→ EXERCISE REQUIREMENTS:
Find the word "HERE" in the listing; pull out each line holding it.

--- START ---

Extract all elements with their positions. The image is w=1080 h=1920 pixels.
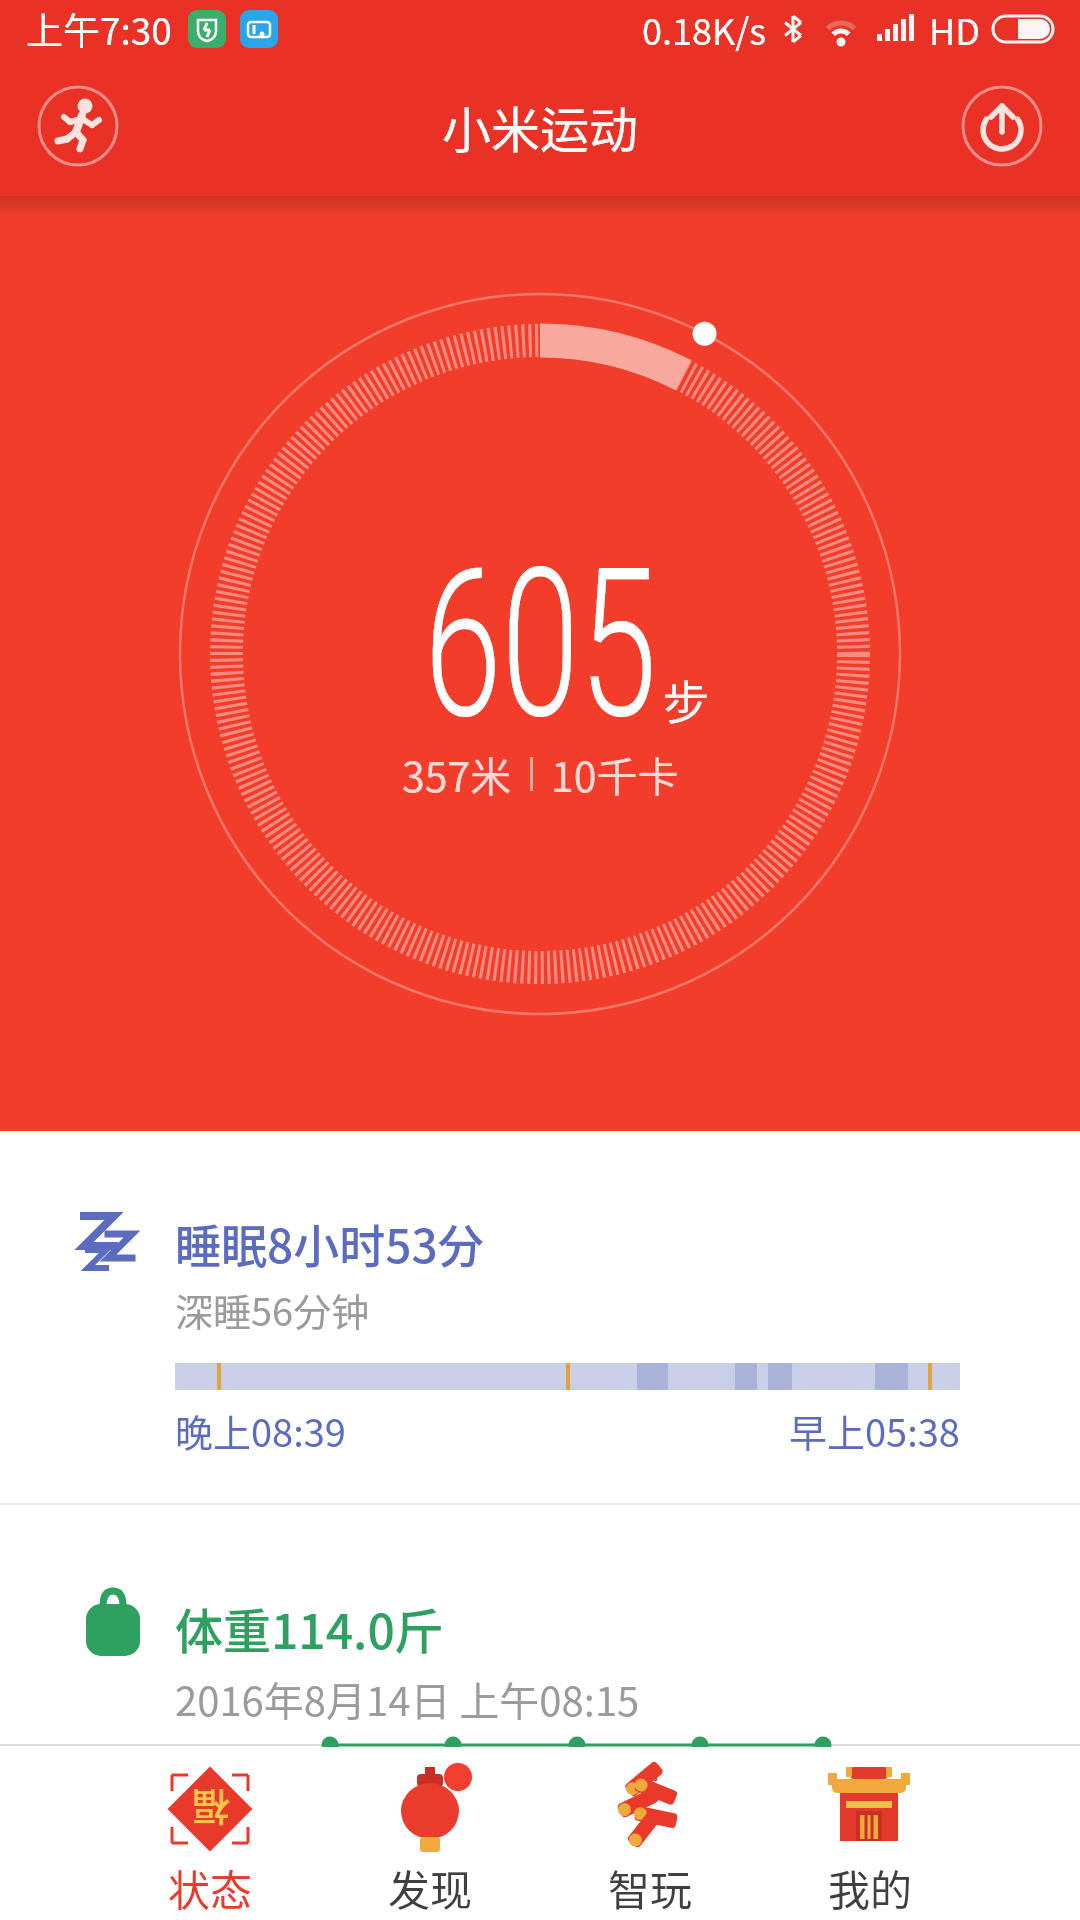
button[interactable]: 体重114.0斤 <box>0 1505 1080 1747</box>
button[interactable]: 福 <box>100 1747 320 1920</box>
staticText: 晚上08:39 <box>175 1403 346 1458</box>
button[interactable]: 发现 <box>320 1747 540 1920</box>
staticText: 步 <box>663 666 709 733</box>
staticText: 深睡56分钟 <box>175 1282 370 1337</box>
staticText: HD <box>929 3 980 55</box>
staticText: 睡眠8小时53分 <box>175 1210 484 1277</box>
staticText: 小米运动 <box>442 91 639 162</box>
staticText: 605 <box>424 524 657 765</box>
staticText: 357米 <box>402 744 512 803</box>
button[interactable]: 智玩 <box>540 1747 760 1920</box>
button[interactable] <box>960 84 1044 168</box>
staticText: 早上05:38 <box>789 1403 960 1458</box>
staticText: 我的 <box>828 1857 913 1918</box>
staticText: 状态 <box>168 1857 253 1918</box>
button[interactable] <box>36 84 120 168</box>
staticText: 上午7:30 <box>26 2 172 56</box>
staticText: 发现 <box>388 1857 473 1918</box>
staticText: 0.18K/s <box>642 3 767 55</box>
button[interactable]: 睡眠8小时53分 <box>0 1131 1080 1505</box>
staticText: 智玩 <box>608 1857 693 1918</box>
button[interactable]: 我的 <box>760 1747 980 1920</box>
staticText: 10千卡 <box>551 744 679 803</box>
staticText: 2016年8月14日 上午08:15 <box>175 1670 640 1728</box>
staticText: 体重114.0斤 <box>175 1593 443 1663</box>
staticText: 福 <box>191 1782 230 1837</box>
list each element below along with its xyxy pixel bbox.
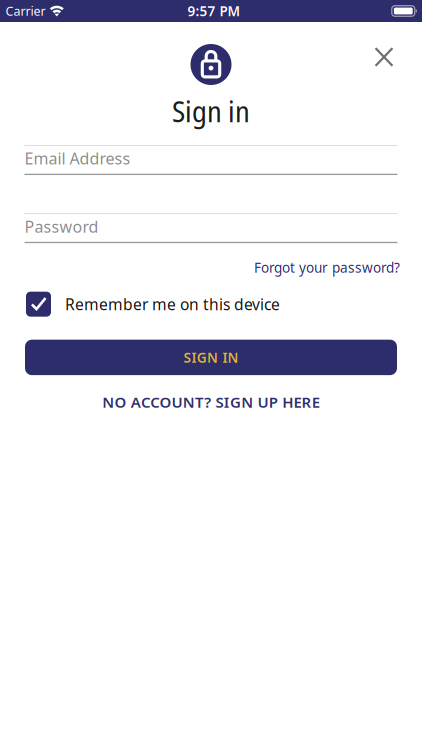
staticText: Sign in [172, 91, 250, 131]
staticText: 9:57 PM [188, 2, 240, 20]
button[interactable]: Close [366, 38, 402, 76]
button[interactable]: Forgot your password? [254, 258, 400, 277]
staticText: Forgot your password? [254, 258, 400, 277]
staticText: SIGN IN [183, 348, 239, 367]
button[interactable]: SIGN IN [0, 340, 422, 375]
staticText: Remember me on this device [65, 294, 280, 315]
staticText: Password [24, 216, 98, 237]
staticText: Email Address [24, 148, 130, 169]
button[interactable]: NO ACCOUNT? SIGN UP HERE [92, 384, 330, 420]
staticText: NO ACCOUNT? SIGN UP HERE [102, 392, 320, 412]
staticText: Carrier [6, 2, 46, 20]
button[interactable]: Remember me on this device [0, 292, 422, 317]
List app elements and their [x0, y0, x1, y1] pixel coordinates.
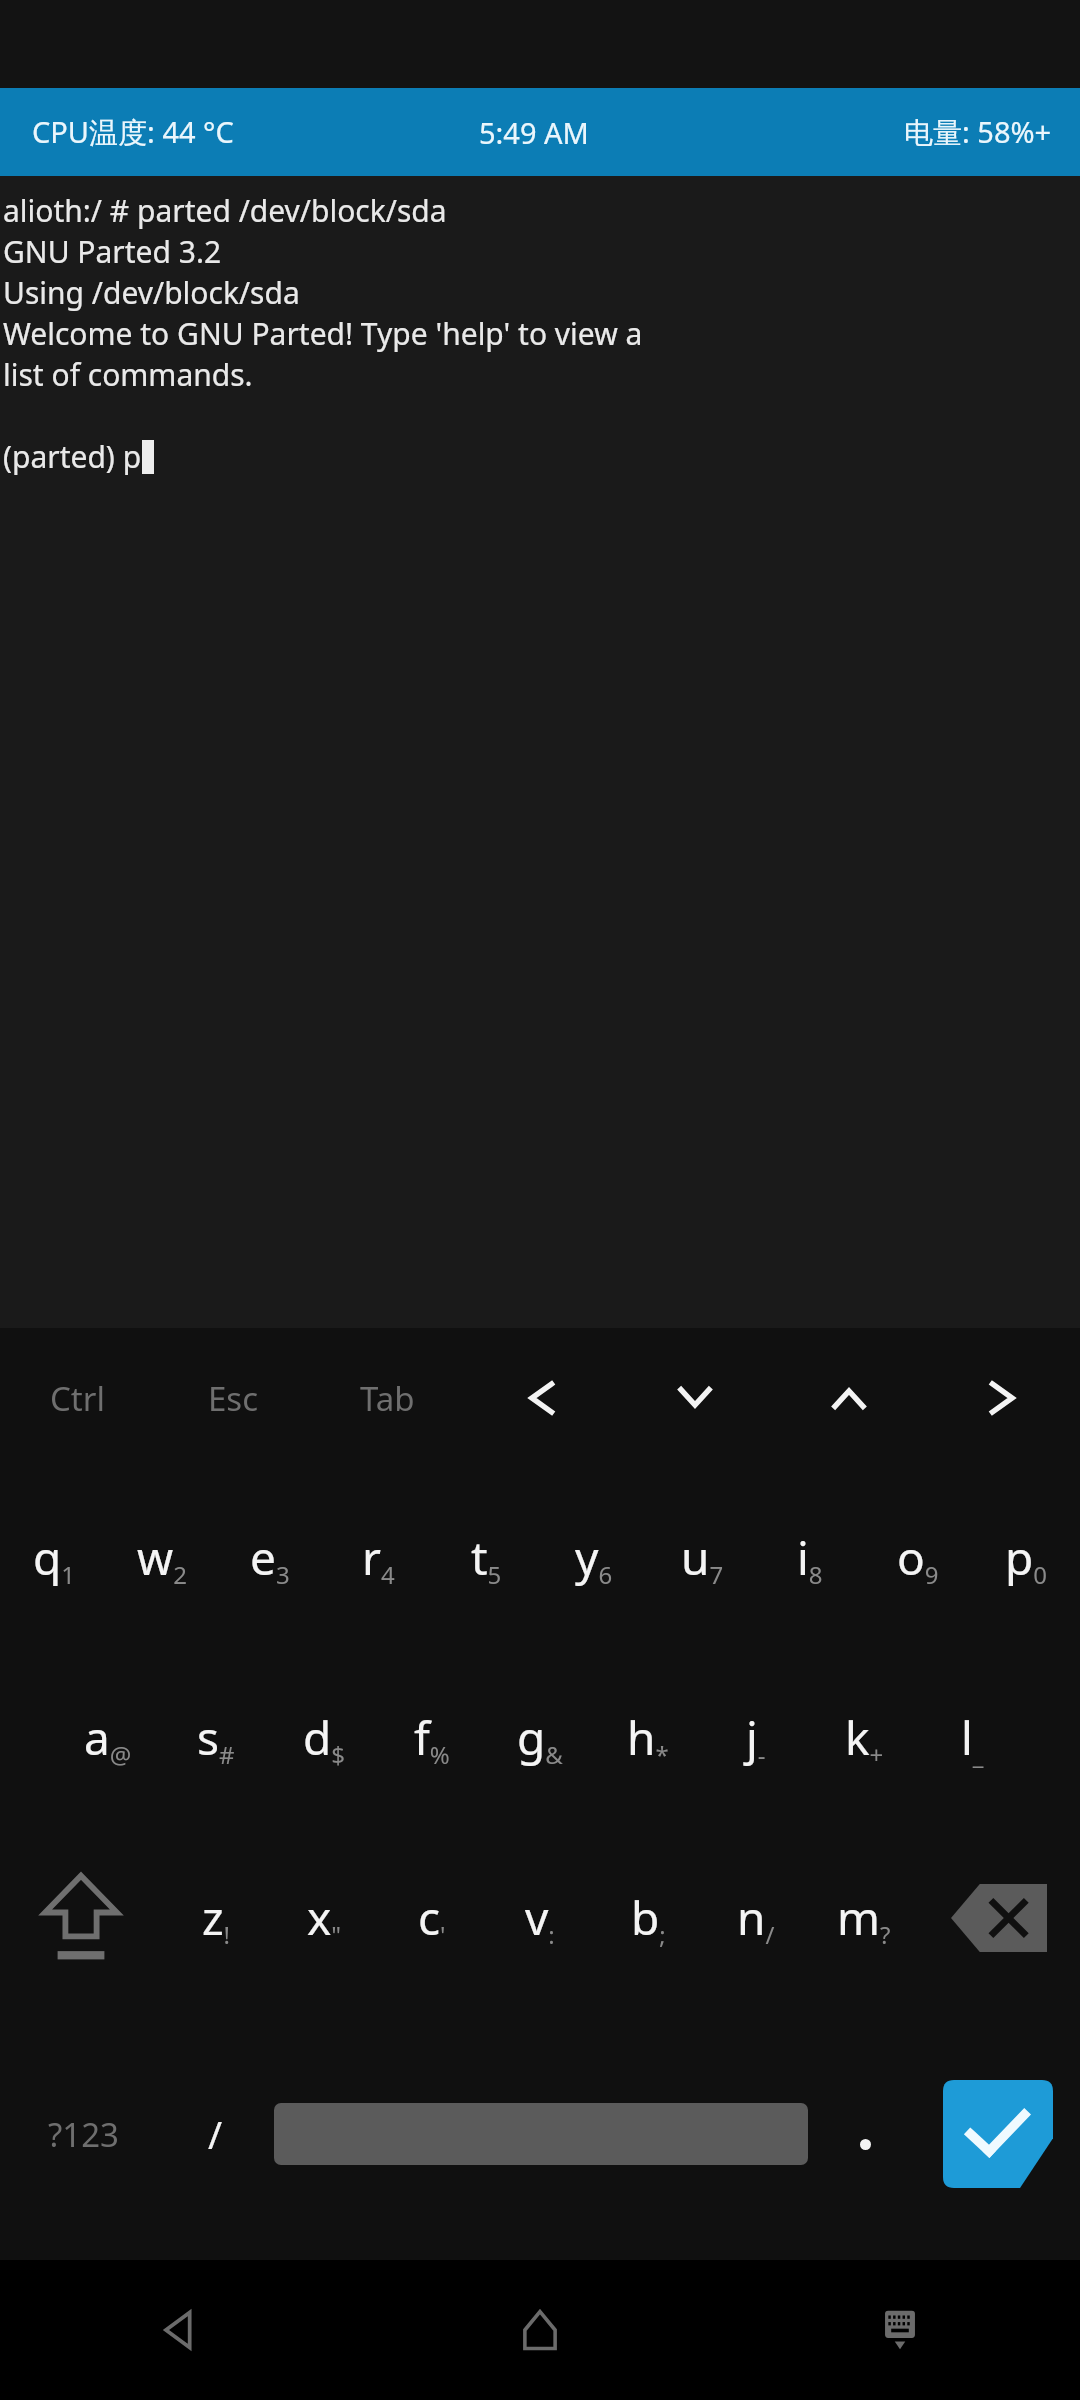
button[interactable]: p0	[972, 1468, 1080, 1648]
button[interactable]	[816, 2008, 915, 2260]
button[interactable]: c'	[378, 1828, 486, 2008]
staticText: r4	[362, 1526, 395, 1591]
staticText: y6	[575, 1526, 613, 1591]
staticText: 5:49 AM	[479, 113, 589, 152]
button[interactable]: /	[166, 2008, 265, 2260]
button[interactable]: x"	[270, 1828, 378, 2008]
button[interactable]: r4	[324, 1468, 432, 1648]
button[interactable]: f%	[378, 1648, 486, 1828]
button[interactable]: q1	[0, 1468, 108, 1648]
button[interactable]: CPU温度: 44 °C	[0, 88, 1080, 176]
button[interactable]: w2	[108, 1468, 216, 1648]
button[interactable]: d$	[270, 1648, 378, 1828]
staticText: c'	[418, 1886, 446, 1951]
staticText: m?	[837, 1886, 891, 1951]
button[interactable]: alioth:/ # parted /dev/block/sda	[0, 176, 1080, 1328]
staticText: l_	[961, 1706, 984, 1771]
staticText: k+	[845, 1706, 884, 1771]
button[interactable]: Down	[618, 1328, 772, 1468]
button[interactable]: Shift	[0, 1828, 162, 2008]
button[interactable]: Ctrl	[0, 1328, 155, 1468]
staticText: h*	[627, 1706, 669, 1771]
staticText: /	[208, 2108, 223, 2160]
button[interactable]: ?123	[0, 2008, 166, 2260]
button[interactable]: m?	[810, 1828, 918, 2008]
button[interactable]: Left	[464, 1328, 618, 1468]
button[interactable]: v:	[486, 1828, 594, 2008]
button[interactable]: o9	[864, 1468, 972, 1648]
staticText: e3	[250, 1526, 290, 1591]
staticText: f%	[414, 1706, 450, 1771]
staticText: 电量: 58%+	[904, 112, 1052, 152]
button[interactable]: Enter	[915, 2008, 1080, 2260]
staticText: list of commands.	[3, 354, 253, 395]
staticText: z!	[202, 1886, 231, 1951]
button[interactable]: Tab	[310, 1328, 464, 1468]
button[interactable]: Up	[772, 1328, 926, 1468]
staticText: j-	[746, 1706, 766, 1771]
staticText: Esc	[208, 1376, 258, 1421]
staticText: s#	[197, 1706, 235, 1771]
button[interactable]: Esc	[155, 1328, 310, 1468]
staticText: Using /dev/block/sda	[3, 272, 300, 313]
button[interactable]: b;	[594, 1828, 702, 2008]
button[interactable]: n/	[702, 1828, 810, 2008]
button[interactable]: t5	[432, 1468, 540, 1648]
button[interactable]: u7	[648, 1468, 756, 1648]
staticText: b;	[631, 1886, 666, 1951]
button[interactable]: j-	[702, 1648, 810, 1828]
staticText: x"	[307, 1886, 342, 1951]
button[interactable]: k+	[810, 1648, 918, 1828]
button[interactable]: h*	[594, 1648, 702, 1828]
button[interactable]: Home	[360, 2260, 720, 2400]
staticText: g&	[517, 1706, 563, 1771]
staticText: u7	[681, 1526, 724, 1591]
staticText: q1	[33, 1526, 76, 1591]
staticText: n/	[737, 1886, 775, 1951]
button[interactable]: y6	[540, 1468, 648, 1648]
staticText: (parted) p	[3, 436, 142, 477]
button[interactable]: i8	[756, 1468, 864, 1648]
staticText: d$	[303, 1706, 346, 1771]
staticText: v:	[525, 1886, 555, 1951]
staticText: alioth:/ # parted /dev/block/sda	[3, 190, 447, 231]
staticText: o9	[897, 1526, 939, 1591]
button[interactable]: g&	[486, 1648, 594, 1828]
staticText: Ctrl	[50, 1376, 105, 1421]
button[interactable]: a@	[54, 1648, 162, 1828]
staticText: GNU Parted 3.2	[3, 231, 222, 272]
button[interactable]: Right	[926, 1328, 1080, 1468]
button[interactable]: z!	[162, 1828, 270, 2008]
button[interactable]: s#	[162, 1648, 270, 1828]
button[interactable]: Backspace	[918, 1828, 1080, 2008]
staticText: Tab	[360, 1376, 415, 1421]
button[interactable]: l_	[918, 1648, 1026, 1828]
staticText: w2	[137, 1526, 187, 1591]
staticText: t5	[471, 1526, 502, 1591]
button[interactable]: Space	[265, 2008, 816, 2260]
staticText: i8	[797, 1526, 823, 1591]
staticText: CPU温度: 44 °C	[32, 112, 234, 152]
staticText: a@	[84, 1706, 132, 1771]
staticText: Welcome to GNU Parted! Type 'help' to vi…	[3, 313, 643, 354]
staticText: p0	[1005, 1526, 1048, 1591]
button[interactable]: Hide keyboard	[720, 2260, 1080, 2400]
staticText: ?123	[48, 2112, 119, 2157]
button[interactable]: e3	[216, 1468, 324, 1648]
button[interactable]: Back	[0, 2260, 360, 2400]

--- END ---

→ REPLY:
button[interactable]: NO ACCOUNT? SIGN UP HERE [92, 384, 330, 420]
staticText: NO ACCOUNT? SIGN UP HERE [102, 392, 320, 412]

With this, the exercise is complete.